**WHAT TO WORK ON:** Word for word, please restate the lines from the beginning of the data through the line in which "மழையினால் தாழ்ந்த பிரதேசங்களில்" appears.

Segment Start: MATERIAL PROVIDED

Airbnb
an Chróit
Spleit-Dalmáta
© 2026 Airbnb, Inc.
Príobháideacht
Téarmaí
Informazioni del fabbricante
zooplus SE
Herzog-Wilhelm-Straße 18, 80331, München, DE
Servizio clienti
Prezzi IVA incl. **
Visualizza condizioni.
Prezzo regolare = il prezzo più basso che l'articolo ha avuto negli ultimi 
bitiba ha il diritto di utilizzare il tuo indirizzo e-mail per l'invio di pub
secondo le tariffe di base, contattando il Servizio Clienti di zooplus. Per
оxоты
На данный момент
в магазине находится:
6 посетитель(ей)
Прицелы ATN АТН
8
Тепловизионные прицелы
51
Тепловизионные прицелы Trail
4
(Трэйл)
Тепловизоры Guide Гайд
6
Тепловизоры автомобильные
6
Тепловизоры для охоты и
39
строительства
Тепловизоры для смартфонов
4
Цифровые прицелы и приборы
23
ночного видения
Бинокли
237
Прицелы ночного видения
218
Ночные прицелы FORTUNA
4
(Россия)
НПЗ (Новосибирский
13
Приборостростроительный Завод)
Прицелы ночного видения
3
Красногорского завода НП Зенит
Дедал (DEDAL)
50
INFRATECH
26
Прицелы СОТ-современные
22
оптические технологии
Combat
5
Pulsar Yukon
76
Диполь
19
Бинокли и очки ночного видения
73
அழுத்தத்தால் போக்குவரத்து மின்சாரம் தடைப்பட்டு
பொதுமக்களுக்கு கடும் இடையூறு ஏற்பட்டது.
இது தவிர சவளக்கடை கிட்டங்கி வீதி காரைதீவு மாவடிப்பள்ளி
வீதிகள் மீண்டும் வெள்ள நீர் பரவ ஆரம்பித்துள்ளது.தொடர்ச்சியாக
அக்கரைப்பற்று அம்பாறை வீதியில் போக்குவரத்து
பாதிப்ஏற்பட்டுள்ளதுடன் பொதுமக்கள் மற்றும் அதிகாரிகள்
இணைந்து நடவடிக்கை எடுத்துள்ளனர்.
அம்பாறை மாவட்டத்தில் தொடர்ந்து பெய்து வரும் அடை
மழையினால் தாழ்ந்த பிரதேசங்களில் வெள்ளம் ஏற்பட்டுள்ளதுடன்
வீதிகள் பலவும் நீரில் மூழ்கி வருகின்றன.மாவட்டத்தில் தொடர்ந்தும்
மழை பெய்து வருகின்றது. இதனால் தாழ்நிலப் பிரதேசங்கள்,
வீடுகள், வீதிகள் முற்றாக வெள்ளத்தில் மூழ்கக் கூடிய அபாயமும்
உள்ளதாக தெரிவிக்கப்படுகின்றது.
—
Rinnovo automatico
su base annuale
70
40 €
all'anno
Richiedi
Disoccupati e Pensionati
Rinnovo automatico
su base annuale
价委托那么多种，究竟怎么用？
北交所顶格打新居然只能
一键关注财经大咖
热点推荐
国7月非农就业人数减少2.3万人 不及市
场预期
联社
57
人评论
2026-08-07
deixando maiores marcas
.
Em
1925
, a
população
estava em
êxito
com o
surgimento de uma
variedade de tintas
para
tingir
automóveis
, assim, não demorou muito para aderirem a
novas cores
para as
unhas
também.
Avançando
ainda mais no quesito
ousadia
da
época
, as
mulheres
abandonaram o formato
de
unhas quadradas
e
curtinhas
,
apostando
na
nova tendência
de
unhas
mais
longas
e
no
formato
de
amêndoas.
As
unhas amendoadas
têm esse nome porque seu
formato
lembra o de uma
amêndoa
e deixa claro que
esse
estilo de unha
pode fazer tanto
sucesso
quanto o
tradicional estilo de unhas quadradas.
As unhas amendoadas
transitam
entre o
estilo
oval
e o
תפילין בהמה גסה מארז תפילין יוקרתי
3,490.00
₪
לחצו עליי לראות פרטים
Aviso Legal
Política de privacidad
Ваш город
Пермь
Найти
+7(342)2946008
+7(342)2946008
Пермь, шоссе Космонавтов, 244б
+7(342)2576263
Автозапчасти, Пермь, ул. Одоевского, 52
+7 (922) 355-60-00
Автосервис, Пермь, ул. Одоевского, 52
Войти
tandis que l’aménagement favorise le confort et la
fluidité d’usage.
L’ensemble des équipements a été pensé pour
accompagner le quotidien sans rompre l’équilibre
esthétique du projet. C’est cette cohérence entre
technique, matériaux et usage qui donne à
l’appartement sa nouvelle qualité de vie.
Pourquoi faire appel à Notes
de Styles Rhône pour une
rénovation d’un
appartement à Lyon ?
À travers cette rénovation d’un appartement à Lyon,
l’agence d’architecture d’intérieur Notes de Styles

Segment End: MATERIAL PROVIDED

**EXPECTED ANSWER:**
Airbnb
an Chróit
Spleit-Dalmáta
© 2026 Airbnb, Inc.
Príobháideacht
Téarmaí
Informazioni del fabbricante
zooplus SE
Herzog-Wilhelm-Straße 18, 80331, München, DE
Servizio clienti
Prezzi IVA incl. **
Visualizza condizioni.
Prezzo regolare = il prezzo più basso che l'articolo ha avuto negli ultimi 
bitiba ha il diritto di utilizzare il tuo indirizzo e-mail per l'invio di pub
secondo le tariffe di base, contattando il Servizio Clienti di zooplus. Per
оxоты
На данный момент
в магазине находится:
6 посетитель(ей)
Прицелы ATN АТН
8
Тепловизионные прицелы
51
Тепловизионные прицелы Trail
4
(Трэйл)
Тепловизоры Guide Гайд
6
Тепловизоры автомобильные
6
Тепловизоры для охоты и
39
строительства
Тепловизоры для смартфонов
4
Цифровые прицелы и приборы
23
ночного видения
Бинокли
237
Прицелы ночного видения
218
Ночные прицелы FORTUNA
4
(Россия)
НПЗ (Новосибирский
13
Приборостростроительный Завод)
Прицелы ночного видения
3
Красногорского завода НП Зенит
Дедал (DEDAL)
50
INFRATECH
26
Прицелы СОТ-современные
22
оптические технологии
Combat
5
Pulsar Yukon
76
Диполь
19
Бинокли и очки ночного видения
73
அழுத்தத்தால் போக்குவரத்து மின்சாரம் தடைப்பட்டு
பொதுமக்களுக்கு கடும் இடையூறு ஏற்பட்டது.
இது தவிர சவளக்கடை கிட்டங்கி வீதி காரைதீவு மாவடிப்பள்ளி
வீதிகள் மீண்டும் வெள்ள நீர் பரவ ஆரம்பித்துள்ளது.தொடர்ச்சியாக
அக்கரைப்பற்று அம்பாறை வீதியில் போக்குவரத்து
பாதிப்ஏற்பட்டுள்ளதுடன் பொதுமக்கள் மற்றும் அதிகாரிகள்
இணைந்து நடவடிக்கை எடுத்துள்ளனர்.
அம்பாறை மாவட்டத்தில் தொடர்ந்து பெய்து வரும் அடை
மழையினால் தாழ்ந்த பிரதேசங்களில் வெள்ளம் ஏற்பட்டுள்ளதுடன்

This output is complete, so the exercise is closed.